(78f) Cell-Specific and Ligand-Specific Parameters Affect Ligand Efficacy in a Kinetic Model of G Protein Coupled Receptor Signaling

G protein coupled receptors (GPCRs) are transmembrane proteins that are involved in a variety of physiological functions (e.g. immune responses, pain, emotion and memory). Upon ligand binding, receptors change conformation to allow for G protein binding and activation. The cubic ternary complex model (cTCM) is a thermodynamically complete equilibrium model that has been widely used to describe how GPCRs in different conformations induce signaling (Weiss et. al., J. Theor. Biol. 178:169, 1996). However, kinetic models are necessary to understand many short-term GPCR-induced responses such as intracellular cAMP and Ca²⁺ activation as well as rapid cellular behaviors such as migration and phagocytosis.

Starting with the cTCM we develop a kinetic model that additionally incorporates other receptor phenomena such as G protein activation and receptor desensitization. As is common in large signal transduction networks, there are significant uncertainties in model parameter values and it is difficult to intuit model behavior. We use Latin Hypercube Sampling (LHS) (Blower and Dowlatabadi, Int. Stat. Rev. 62: 229, 1994) to efficiently sample the parameter space. Partial rank correlation coefficients are used to quantify model sensitivity to these variations in inputs and to identify parameters that are most likely to influence model behavior. Response generation in this system is quantified as positive, neutral, or negative changes in G protein activation upon ligand binding. In this way we directly relate our results to pharmacological classifications of ligand efficacy, positive, neutral, and inverse agonism.
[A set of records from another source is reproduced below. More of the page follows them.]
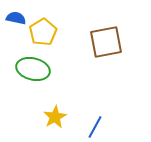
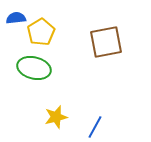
blue semicircle: rotated 18 degrees counterclockwise
yellow pentagon: moved 2 px left
green ellipse: moved 1 px right, 1 px up
yellow star: moved 1 px right; rotated 15 degrees clockwise
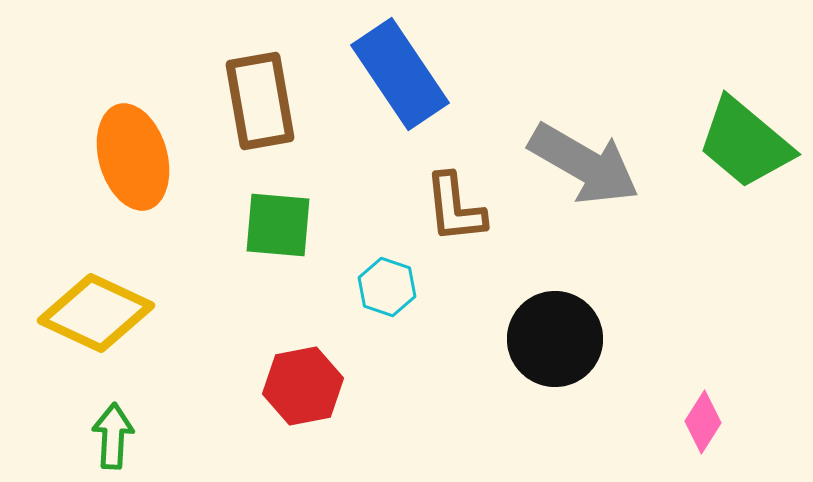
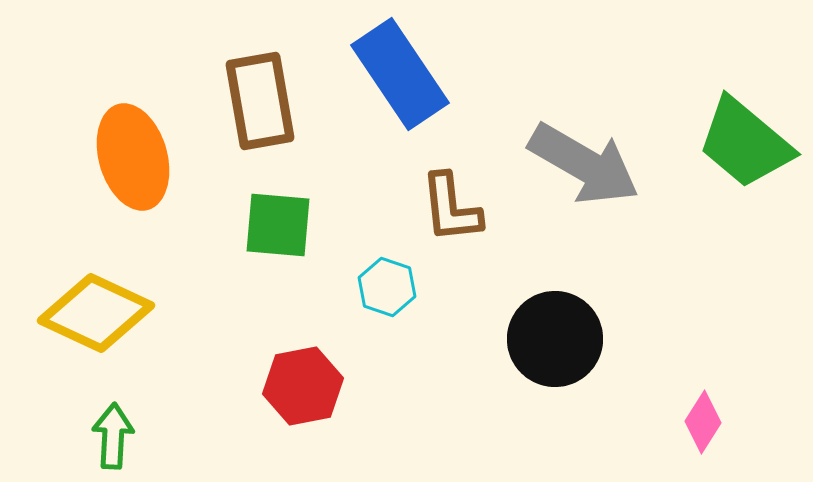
brown L-shape: moved 4 px left
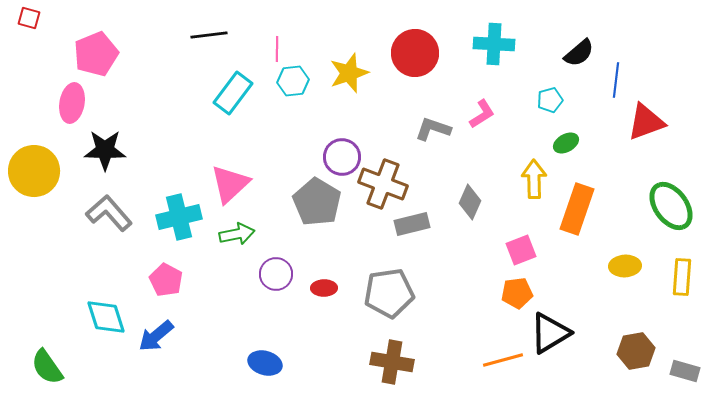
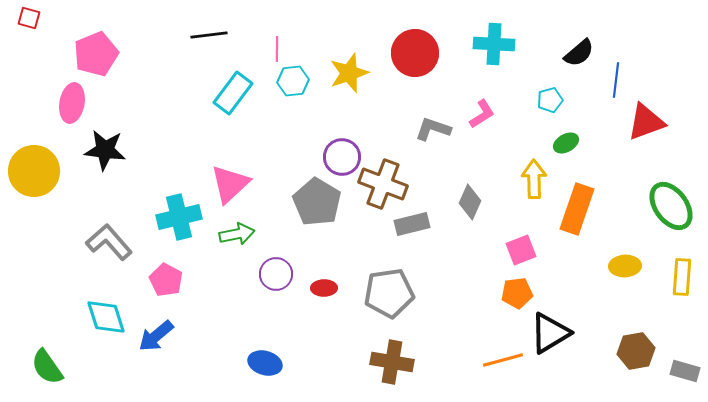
black star at (105, 150): rotated 6 degrees clockwise
gray L-shape at (109, 213): moved 29 px down
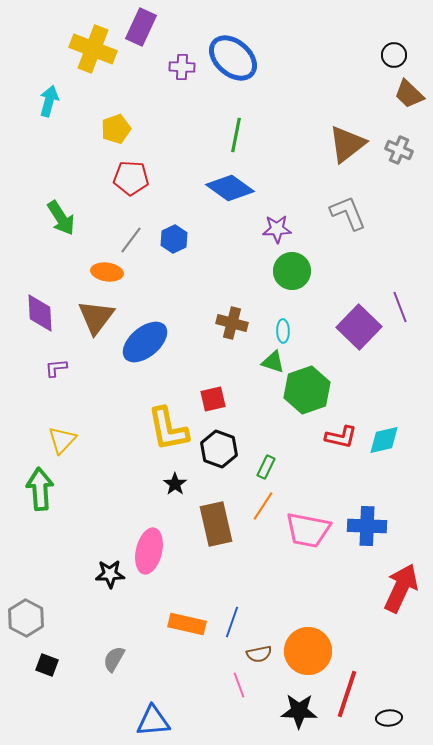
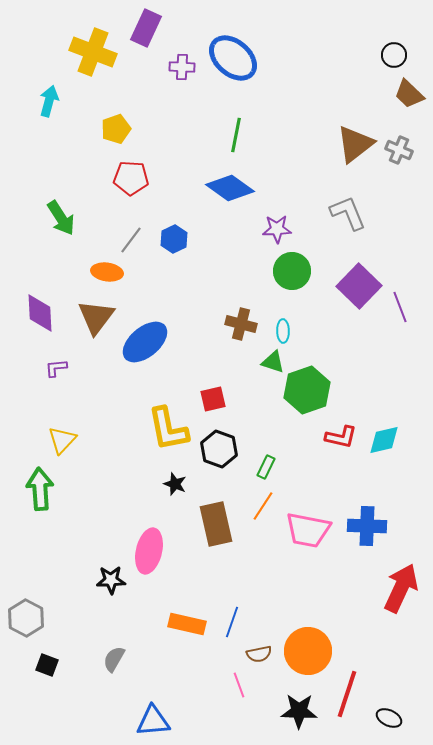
purple rectangle at (141, 27): moved 5 px right, 1 px down
yellow cross at (93, 49): moved 3 px down
brown triangle at (347, 144): moved 8 px right
brown cross at (232, 323): moved 9 px right, 1 px down
purple square at (359, 327): moved 41 px up
black star at (175, 484): rotated 15 degrees counterclockwise
black star at (110, 574): moved 1 px right, 6 px down
black ellipse at (389, 718): rotated 30 degrees clockwise
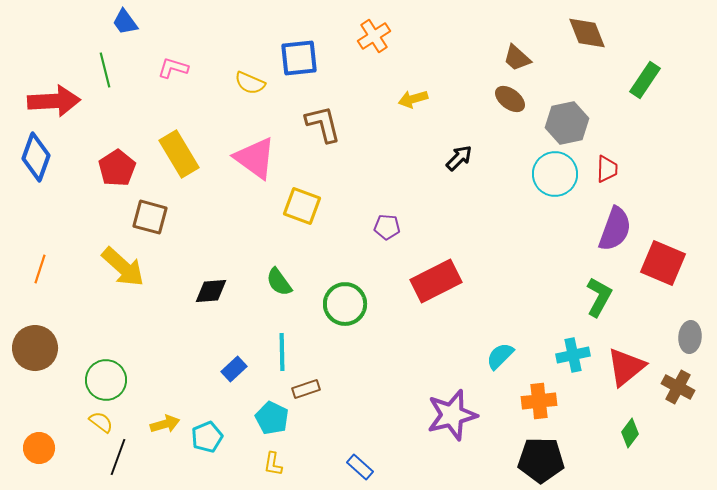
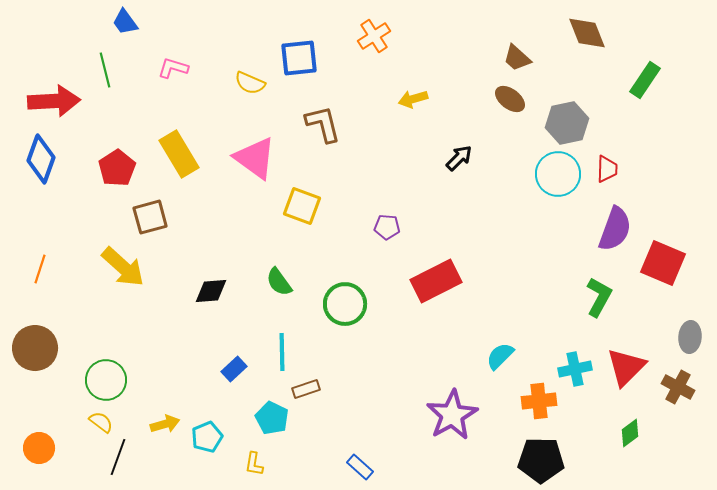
blue diamond at (36, 157): moved 5 px right, 2 px down
cyan circle at (555, 174): moved 3 px right
brown square at (150, 217): rotated 30 degrees counterclockwise
cyan cross at (573, 355): moved 2 px right, 14 px down
red triangle at (626, 367): rotated 6 degrees counterclockwise
purple star at (452, 415): rotated 15 degrees counterclockwise
green diamond at (630, 433): rotated 16 degrees clockwise
yellow L-shape at (273, 464): moved 19 px left
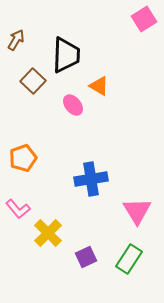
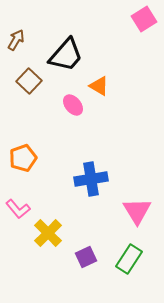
black trapezoid: rotated 39 degrees clockwise
brown square: moved 4 px left
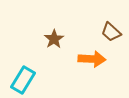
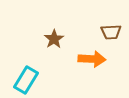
brown trapezoid: rotated 45 degrees counterclockwise
cyan rectangle: moved 3 px right
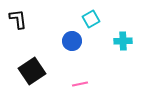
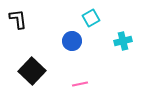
cyan square: moved 1 px up
cyan cross: rotated 12 degrees counterclockwise
black square: rotated 12 degrees counterclockwise
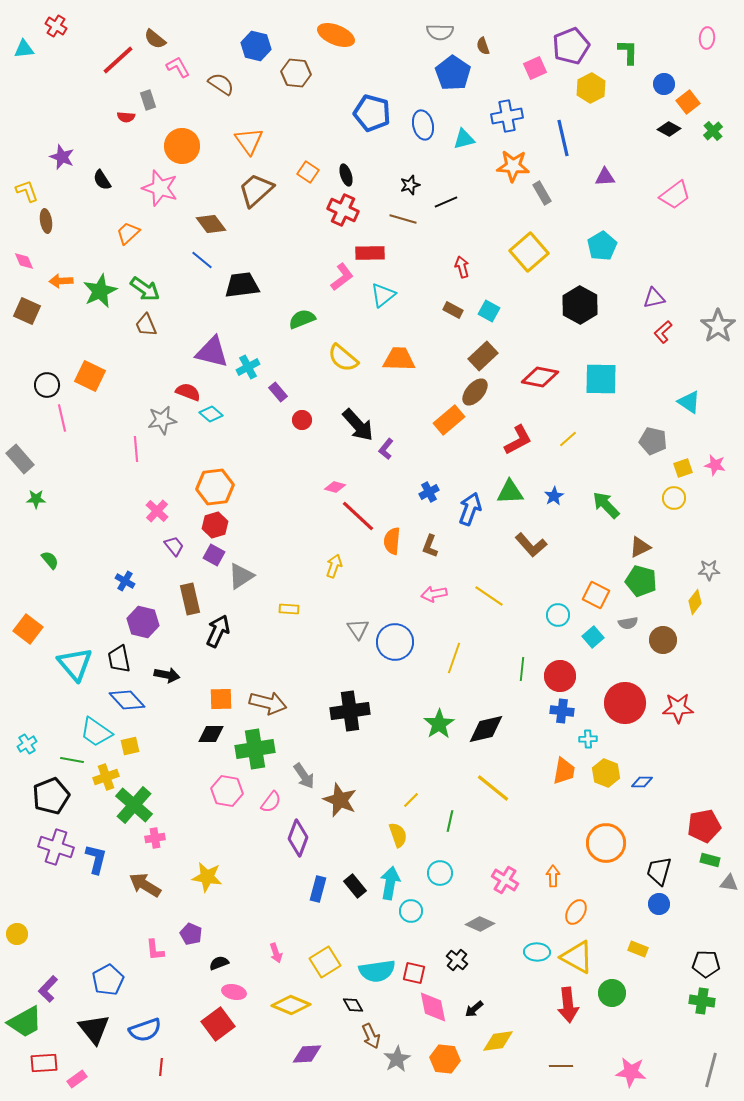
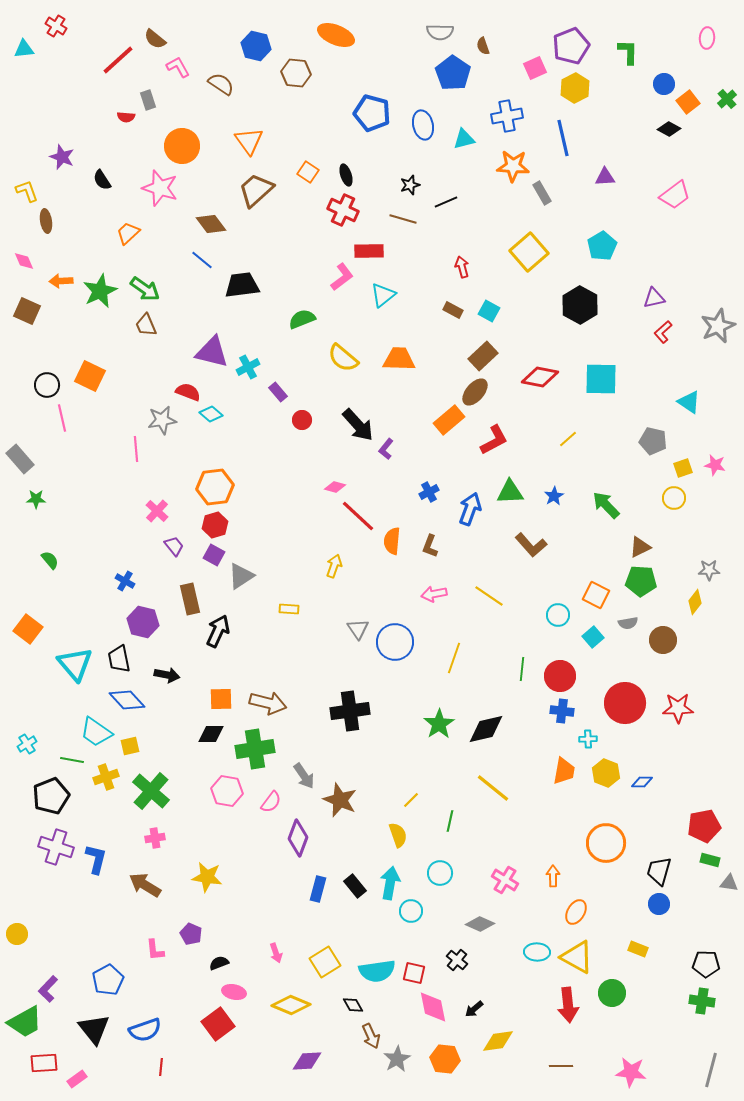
yellow hexagon at (591, 88): moved 16 px left
green cross at (713, 131): moved 14 px right, 32 px up
red rectangle at (370, 253): moved 1 px left, 2 px up
gray star at (718, 326): rotated 12 degrees clockwise
red L-shape at (518, 440): moved 24 px left
green pentagon at (641, 581): rotated 12 degrees counterclockwise
green cross at (134, 805): moved 17 px right, 14 px up
purple diamond at (307, 1054): moved 7 px down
In this work we focus on identifying particular regimes of model behavior, i.e. positive, neutral, and inverse agonism, and which parameters are critical to determining such behavior. Although drug development focuses on altering ligand-specific parameters, we find that both ligand-specific and cell-specific parameters play critical roles in determining the character of the response. Additionally, the time at which the response is measured (i.e. prior to or after steady state is established) greatly determines the response characteristics and thus the characterization of ligand efficacy in our model. Not surprisingly, we find that the ligand-specific parameter most important for response generation is the effectiveness to which the ligand induces an active receptor conformation. The efficacy of the ligand, however, is influenced by several cell-specific parameters including receptor and G protein expression, the receptor-G protein coupling efficiency, and the relative expression of active and inactive receptor species. For example, increasing G-protein concentration over the physiological range while receptor number remains constant can change a ligand from a negative to a positive agonist or vice versa depending on ligand characteristics. This latter finding is significant in that receptor and G protein expression levels are routinely varied using molecular biology techniques and can be experimentally measured.

In summary, by quantifying model sensitivity to parameter variation we demonstrate that not only ligand-specific but also cell-specific parameters may determine the character of ligand efficacy. Over or under expression of receptor and G protein or expression of different isoforms of G proteins may give very different results than those expected in endogenous systems. As large signaling databases (SigPath, Alliance for Cell Signaling, NCGR's PathDB) become populated with data and as more complex models of signaling pathways become possible it will become increasingly important to systematically assess parameter uncertainty and quantify regimes of model behavior.